Was bedeutet das für Hersteller?
Die zentrale Erkenntnis: Sie können das Security Level Ihres Produkts nicht isoliert festlegen. Es ergibt sich aus der Frage, in welchen Einsatzumgebungen Ihr Produkt verwendet werden soll, und welche Bedrohungsszenarien dort realistisch sind. Das hat konkrete Konsequenzen für die Produktentwicklung:
- Zielmärkte verstehen. Sie müssen wissen, welche Märkte und Einsatzszenarien Sie adressieren. Ein Hersteller, dessen Komponenten ausschließlich in unkritischen Gebäudeautomationssystemen landen, hat andere Anforderungen als ein Hersteller, der Steuerungen für Energieversorger liefert.
- Nicht einmalig, sondern dauerhaft. Das Security Level ist keine Entscheidung, die einmal getroffen und dann vergessen wird. Ändert sich der Einsatzkontext oder verschärft ein Betreiber seine Anforderungen, muss das Produkt mitziehen können, sonst passt es nicht mehr in die vorgesehene Zone.
- Capability Level bestimmt den Aufwand. Das angestrebte Capability Level bestimmt den Entwicklungsaufwand. Welche kryptografischen Verfahren sind nötig? Welche Authentifizierungsmechanismen? Welche Logging- und Monitoring-Fähigkeiten? All das hängt direkt am Ziel-SL.

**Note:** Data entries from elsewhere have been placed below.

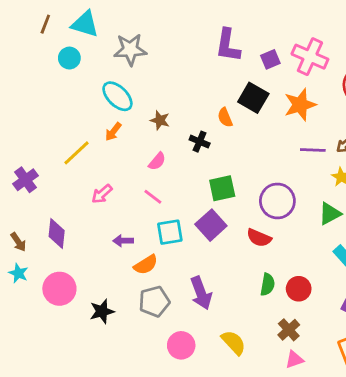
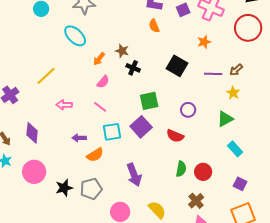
black square: (253, 98) -> (177, 66), moved
orange star: (300, 105) -> (204, 42), size x0.6
orange semicircle: (225, 117) -> (154, 26), moved
brown star: (160, 120) -> (122, 51), moved
orange arrow: (113, 132) -> (99, 59), moved
pink arrow: (102, 194) -> (64, 105), turned 42
purple circle: (277, 201) -> (188, 110), size x0.6
gray pentagon: (154, 301) -> (91, 189), moved

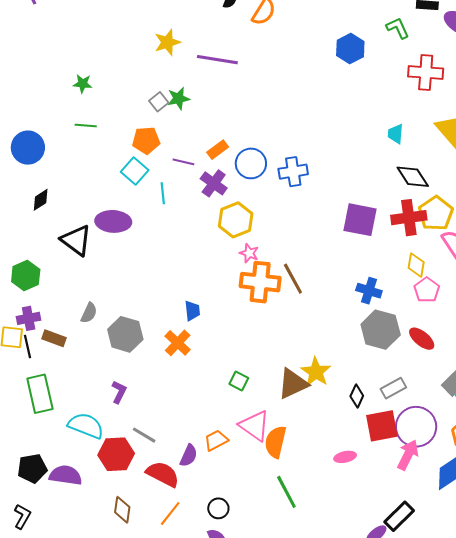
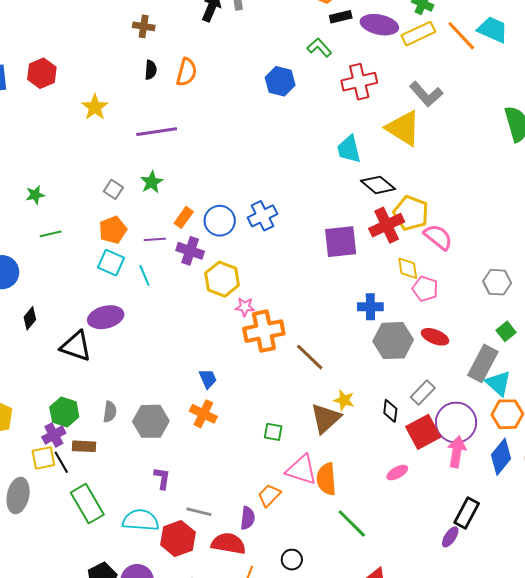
yellow star: (167, 42) -> (95, 107), moved
green star: (178, 98) -> (152, 182), moved
cyan trapezoid: (396, 134) -> (349, 149), size x1.4
green hexagon: (26, 276) -> (64, 412), moved
brown line: (293, 279) -> (310, 357), moved
yellow star: (316, 372) -> (344, 400), size x0.7

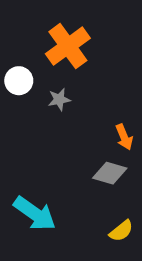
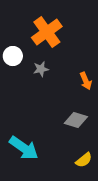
orange arrow: (124, 137) -> (86, 81), moved

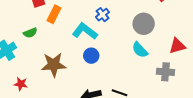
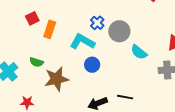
gray circle: (144, 24) -> (119, 31), moved
green semicircle: (30, 33) -> (36, 62), moved, turned 48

Wer die IEC 62443 als Grundlage für die Erfüllung des Cyber Resilience Act nutzt, findet die Einordnung in unserem Artikel IEC 62443 als Grundlage für die Umsetzung des Cyber Resilience Acts.
Fazit
Die Frage „Welches Security Level braucht mein Produkt?” lässt sich nicht mit einer einzelnen Zahl beantworten. Security Levels in der IEC 62443 sind ein Vektor, der sich aus dem Einsatzkontext, den Bedrohungsszenarien und den spezifischen Foundational Requirements zusammensetzt. Für Hersteller bedeutet das: Wer seine Zielmärkte und die dort typischen Betreiberanforderungen kennt, kann das passende Capability Level ableiten und gezielt in die richtigen Sicherheitsfunktionen investieren.